Onshoring and reshoring is real says Circuitwise






The hope that the Covid-19 pandemic will bring some good by forcing companies to re-engineer supply chains from overseas to local sources is real, according to electronics manufacturer and assembler Circuitwise Electronics Manufacturing.

While local manufacturers turned to the half dozen large Australian printed circuit board makers at the height of pandemic disruption, the first serious contracts are now being set following lengthy quality validation by customers.

The Bella Vista, Sydney company has won a new contract with global group Siemens which marks a reversal of the tide of electronics manufacturing being outsourced to Asia.

Circuitwise is to manufacture the printed circuit board assemblies for the Communications Module of Siemens Fusesaver (picture) and the Compact Modular Recloser (CMR).

Fusesaver is a fast vacuum circuit-breaker for medium-voltage (MV) outdoor power distribution systems and the CMR features integrated self-powering from line-voltage.

In 2018 Siemens opened a new facility to make the Fusesaver and Compact Modular Recloser for export, but PCBs were sourced from Asia.

Circuitwise general manager Serena Ross said Siemens had thoroughly reviewed potential sources for the PCBs, with the decision to onshore to Australia coming back to the level of service available from an Australian manufacturer.

She told @AuManufacturing: “People have gone to China and other places in Asia and found out after a few years the cracks have started to show.

“Sourcing from Asia is not the rosy situation many thought.”

Quite apart from Covid disruptions, overseas suppliers could be inflexible or took longer to reply to queries, and in recent times the price differential has narrowed between imports and local manufacture.

“Our machines are operating at 130,000 components per hour and we have only one operator hovering round a number of machines.

“We pump out so many boards the labour content is negligible.”

Ross estimated a 10 per cent price differential between local production and imports, with more secure and responsive local suppliers now having the advantage.

Australia was not competitive where there was a lot of fiddly manual assembly, or when products had not been well designed for easy manufacture.

“Two years ago we were seeing a new customer coming through here once a month.

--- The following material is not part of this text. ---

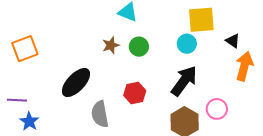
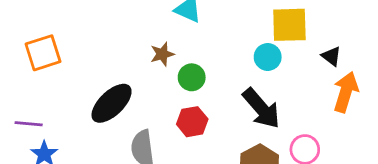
green circle: (139, 47) -> (192, 77), moved
black arrow: (184, 81) -> (261, 108), turned 100

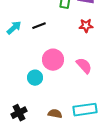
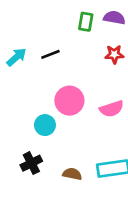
pink semicircle: (84, 66) -> (112, 109), turned 114
black cross: (19, 113) -> (31, 163), moved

But at the moment we are hearing from a new customer every single day.”

Ross said that for many manufacturers a decision to offshore to Asia had in the past been a validation that they had ‘made it’.

But companies were now prepared to look at local sourcing.

Onshoring of smaller jobs and the Siemens contract has allowed Circuitwise to hire two more production workers adding to its staff of 70, with a third now likely to be recruited.